The new rules require railroads to select the route posing “the least overall safety and security risk” when transporting oil by using the same analysis they perform when transporting other types of hazardous, toxic or radioactive material. This requirement had been part of the voluntary set of measures that railroads had agreed to undertake this year. The new rules, however, do not address what critics perceive is the industry’s opacity when picking a specific route for its shipments or the lack of information that railroads provided to local authorities.
Senator Ron Wyden, Democrat of Oregon, said the Transportation Department should further strengthen provisions to notify emergency medical workers and local authorities for oil trains moving through their communities. Shippers are asked to give monthly assessments to state emergency response officials. “The failure to broaden notification requirements is especially baffling,” he said in a statement.
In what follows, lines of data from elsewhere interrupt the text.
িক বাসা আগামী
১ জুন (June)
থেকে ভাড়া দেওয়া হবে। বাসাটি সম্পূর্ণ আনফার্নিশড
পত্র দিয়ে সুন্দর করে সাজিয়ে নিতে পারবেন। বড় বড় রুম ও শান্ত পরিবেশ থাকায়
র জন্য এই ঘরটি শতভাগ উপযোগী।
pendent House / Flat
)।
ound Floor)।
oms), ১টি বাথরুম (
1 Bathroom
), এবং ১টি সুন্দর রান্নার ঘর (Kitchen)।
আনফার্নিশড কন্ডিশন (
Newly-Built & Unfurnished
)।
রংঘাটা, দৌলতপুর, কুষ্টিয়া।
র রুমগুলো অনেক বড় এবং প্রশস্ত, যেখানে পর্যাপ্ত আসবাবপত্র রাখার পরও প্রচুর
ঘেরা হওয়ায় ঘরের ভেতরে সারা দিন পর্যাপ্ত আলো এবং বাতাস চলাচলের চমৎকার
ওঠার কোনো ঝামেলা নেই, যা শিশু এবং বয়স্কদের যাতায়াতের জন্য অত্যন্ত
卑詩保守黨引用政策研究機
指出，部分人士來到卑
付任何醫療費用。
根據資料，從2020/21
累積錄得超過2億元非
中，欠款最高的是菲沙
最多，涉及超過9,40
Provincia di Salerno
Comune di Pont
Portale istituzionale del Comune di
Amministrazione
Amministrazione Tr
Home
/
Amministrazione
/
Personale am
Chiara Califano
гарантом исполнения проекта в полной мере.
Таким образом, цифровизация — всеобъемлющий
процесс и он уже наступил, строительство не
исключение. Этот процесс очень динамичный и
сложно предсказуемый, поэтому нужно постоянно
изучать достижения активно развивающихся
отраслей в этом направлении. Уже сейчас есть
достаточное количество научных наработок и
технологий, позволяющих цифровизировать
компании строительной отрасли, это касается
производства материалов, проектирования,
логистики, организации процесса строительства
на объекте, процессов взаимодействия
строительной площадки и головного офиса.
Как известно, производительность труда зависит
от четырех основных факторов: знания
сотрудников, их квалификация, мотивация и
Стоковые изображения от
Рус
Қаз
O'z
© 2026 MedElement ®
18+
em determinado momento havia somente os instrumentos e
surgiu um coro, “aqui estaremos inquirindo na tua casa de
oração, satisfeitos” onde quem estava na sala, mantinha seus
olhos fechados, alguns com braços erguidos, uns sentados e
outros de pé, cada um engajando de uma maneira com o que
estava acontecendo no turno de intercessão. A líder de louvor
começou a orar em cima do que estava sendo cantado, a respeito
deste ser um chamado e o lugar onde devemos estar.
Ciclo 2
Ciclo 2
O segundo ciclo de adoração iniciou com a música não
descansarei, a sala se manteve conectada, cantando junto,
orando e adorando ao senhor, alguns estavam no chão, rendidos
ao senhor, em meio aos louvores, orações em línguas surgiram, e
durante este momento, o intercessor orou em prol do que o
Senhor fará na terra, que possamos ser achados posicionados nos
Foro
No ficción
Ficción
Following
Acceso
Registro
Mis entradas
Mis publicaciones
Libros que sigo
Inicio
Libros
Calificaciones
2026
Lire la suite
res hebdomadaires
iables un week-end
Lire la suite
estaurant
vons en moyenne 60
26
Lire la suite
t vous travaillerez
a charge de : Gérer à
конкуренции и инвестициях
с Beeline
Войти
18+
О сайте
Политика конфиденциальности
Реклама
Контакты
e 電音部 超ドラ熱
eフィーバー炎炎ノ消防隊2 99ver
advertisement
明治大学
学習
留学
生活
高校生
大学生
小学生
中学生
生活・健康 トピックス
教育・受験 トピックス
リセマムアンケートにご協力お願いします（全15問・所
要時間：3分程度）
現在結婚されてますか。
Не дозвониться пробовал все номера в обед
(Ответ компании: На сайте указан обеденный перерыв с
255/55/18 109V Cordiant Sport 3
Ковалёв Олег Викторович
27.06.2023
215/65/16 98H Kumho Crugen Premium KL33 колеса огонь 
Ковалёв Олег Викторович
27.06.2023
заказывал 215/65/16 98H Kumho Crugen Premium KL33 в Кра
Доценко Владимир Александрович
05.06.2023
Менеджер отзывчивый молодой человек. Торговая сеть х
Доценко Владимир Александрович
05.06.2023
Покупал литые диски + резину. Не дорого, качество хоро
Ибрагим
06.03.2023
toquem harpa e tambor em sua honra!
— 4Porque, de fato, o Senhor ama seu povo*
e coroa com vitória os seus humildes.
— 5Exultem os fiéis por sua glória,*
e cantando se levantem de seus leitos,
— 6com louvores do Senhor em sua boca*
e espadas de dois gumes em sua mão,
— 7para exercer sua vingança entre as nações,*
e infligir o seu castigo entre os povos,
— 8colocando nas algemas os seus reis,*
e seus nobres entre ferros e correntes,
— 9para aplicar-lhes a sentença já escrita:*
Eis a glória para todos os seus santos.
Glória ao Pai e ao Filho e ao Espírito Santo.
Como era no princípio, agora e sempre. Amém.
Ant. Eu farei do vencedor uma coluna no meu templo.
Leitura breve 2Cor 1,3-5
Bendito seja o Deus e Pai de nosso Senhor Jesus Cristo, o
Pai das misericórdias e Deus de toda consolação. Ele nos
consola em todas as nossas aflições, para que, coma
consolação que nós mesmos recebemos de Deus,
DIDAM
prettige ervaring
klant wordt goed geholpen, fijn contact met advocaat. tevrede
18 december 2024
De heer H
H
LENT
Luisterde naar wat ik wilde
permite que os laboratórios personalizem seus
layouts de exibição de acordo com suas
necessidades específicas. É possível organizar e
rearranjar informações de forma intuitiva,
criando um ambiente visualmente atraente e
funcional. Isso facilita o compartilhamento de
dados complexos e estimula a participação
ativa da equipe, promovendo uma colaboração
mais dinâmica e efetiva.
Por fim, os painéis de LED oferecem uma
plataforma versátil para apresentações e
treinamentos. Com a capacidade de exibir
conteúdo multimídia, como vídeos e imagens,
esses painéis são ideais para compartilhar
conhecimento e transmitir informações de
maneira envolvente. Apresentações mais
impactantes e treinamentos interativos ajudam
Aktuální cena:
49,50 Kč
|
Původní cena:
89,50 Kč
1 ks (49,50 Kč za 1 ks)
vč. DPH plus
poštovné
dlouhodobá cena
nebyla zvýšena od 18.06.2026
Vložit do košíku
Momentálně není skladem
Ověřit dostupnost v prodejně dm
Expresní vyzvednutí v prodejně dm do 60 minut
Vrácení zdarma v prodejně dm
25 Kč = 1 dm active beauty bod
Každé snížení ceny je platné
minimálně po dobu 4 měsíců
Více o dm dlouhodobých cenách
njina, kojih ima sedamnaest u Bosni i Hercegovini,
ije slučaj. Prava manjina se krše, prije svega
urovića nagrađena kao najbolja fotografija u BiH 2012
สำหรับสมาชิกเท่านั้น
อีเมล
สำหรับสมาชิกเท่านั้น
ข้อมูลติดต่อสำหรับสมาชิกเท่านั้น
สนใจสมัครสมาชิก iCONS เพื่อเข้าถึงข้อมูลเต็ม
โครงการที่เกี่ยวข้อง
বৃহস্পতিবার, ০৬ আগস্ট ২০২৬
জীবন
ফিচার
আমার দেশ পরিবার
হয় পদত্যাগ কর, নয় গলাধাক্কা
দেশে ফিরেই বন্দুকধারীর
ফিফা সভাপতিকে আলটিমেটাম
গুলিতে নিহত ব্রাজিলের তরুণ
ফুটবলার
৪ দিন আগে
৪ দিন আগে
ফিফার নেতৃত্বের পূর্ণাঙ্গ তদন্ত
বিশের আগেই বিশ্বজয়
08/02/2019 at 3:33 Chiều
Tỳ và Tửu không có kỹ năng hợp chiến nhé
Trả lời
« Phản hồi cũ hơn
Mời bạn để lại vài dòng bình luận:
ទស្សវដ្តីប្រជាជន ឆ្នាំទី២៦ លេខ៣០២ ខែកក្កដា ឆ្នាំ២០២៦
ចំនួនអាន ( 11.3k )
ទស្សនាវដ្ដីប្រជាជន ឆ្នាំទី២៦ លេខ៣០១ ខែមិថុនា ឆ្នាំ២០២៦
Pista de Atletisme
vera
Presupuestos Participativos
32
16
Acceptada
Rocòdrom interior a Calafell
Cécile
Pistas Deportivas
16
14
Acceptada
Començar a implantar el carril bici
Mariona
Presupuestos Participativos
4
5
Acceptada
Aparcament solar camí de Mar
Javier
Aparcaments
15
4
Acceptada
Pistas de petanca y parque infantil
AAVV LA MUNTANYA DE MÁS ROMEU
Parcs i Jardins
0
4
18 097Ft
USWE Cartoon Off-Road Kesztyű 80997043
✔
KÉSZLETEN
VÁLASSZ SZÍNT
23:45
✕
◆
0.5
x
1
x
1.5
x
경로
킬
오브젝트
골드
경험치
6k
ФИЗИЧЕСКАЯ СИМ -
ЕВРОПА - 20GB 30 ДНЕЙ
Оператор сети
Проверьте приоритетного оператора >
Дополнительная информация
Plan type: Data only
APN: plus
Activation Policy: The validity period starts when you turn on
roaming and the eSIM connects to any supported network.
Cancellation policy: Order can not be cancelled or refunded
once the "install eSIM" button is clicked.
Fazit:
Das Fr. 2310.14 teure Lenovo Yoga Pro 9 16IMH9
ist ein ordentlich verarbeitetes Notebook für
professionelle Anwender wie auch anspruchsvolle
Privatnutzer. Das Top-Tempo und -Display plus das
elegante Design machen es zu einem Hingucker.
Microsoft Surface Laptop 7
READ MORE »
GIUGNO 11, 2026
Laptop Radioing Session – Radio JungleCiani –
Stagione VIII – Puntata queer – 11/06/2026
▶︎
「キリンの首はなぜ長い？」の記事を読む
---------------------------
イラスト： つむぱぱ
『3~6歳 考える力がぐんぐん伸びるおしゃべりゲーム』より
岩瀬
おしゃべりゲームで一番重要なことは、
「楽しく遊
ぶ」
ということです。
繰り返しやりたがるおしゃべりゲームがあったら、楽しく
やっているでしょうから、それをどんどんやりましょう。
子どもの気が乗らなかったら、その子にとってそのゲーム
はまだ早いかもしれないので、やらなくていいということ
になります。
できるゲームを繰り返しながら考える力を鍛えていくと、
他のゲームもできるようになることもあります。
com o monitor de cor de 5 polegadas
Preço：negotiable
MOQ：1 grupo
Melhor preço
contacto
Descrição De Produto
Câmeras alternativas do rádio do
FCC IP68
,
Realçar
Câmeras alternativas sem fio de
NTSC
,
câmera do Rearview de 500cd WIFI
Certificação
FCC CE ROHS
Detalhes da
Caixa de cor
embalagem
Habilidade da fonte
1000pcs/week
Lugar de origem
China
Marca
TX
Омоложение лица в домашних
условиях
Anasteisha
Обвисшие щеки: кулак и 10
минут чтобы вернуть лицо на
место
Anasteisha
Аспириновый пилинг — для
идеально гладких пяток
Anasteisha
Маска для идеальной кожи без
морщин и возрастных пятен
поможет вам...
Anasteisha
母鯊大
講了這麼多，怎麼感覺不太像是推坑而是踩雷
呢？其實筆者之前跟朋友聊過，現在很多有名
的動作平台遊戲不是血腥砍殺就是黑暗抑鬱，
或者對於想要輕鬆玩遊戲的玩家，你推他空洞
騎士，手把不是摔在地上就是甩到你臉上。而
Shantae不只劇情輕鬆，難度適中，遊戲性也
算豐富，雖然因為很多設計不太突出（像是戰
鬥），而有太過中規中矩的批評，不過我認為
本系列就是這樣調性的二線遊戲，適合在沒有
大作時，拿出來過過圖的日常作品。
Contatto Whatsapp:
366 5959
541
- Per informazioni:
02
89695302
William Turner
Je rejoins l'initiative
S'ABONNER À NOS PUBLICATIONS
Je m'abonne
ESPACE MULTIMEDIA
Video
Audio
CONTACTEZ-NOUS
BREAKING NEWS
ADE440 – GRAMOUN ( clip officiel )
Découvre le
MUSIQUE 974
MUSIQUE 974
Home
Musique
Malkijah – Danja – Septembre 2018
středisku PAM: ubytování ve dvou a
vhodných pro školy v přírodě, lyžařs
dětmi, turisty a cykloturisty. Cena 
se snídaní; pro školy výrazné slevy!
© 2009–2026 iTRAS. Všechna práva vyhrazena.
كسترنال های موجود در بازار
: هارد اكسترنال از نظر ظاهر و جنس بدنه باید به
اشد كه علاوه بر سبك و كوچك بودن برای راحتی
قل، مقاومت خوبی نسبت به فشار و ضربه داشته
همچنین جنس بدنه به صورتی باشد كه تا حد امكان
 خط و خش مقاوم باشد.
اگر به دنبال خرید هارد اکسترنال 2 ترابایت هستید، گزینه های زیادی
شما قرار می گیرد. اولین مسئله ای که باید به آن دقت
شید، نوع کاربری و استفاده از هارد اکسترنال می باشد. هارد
Federal regulators have acknowledged the high level of risk associated with these oil trains. Federal inspectors have tested Bakken crude and concluded that it was “on the high end of volatility” compared with other types of crude oils, Mr. Foxx said. This means it has a higher gas content, higher vapor pressure and a lower flash point and boiling point than other types of oils, making it more flammable.
This assertion drew a sharp denial from the American Petroleum Institute, the industry’s trade group. It said: “The best science and data do not support recent speculation that crude oil from the Bakken presents greater than normal transportation risks. DOT needs to get this right and make sure that its regulations are grounded in facts and sound science, not speculation.”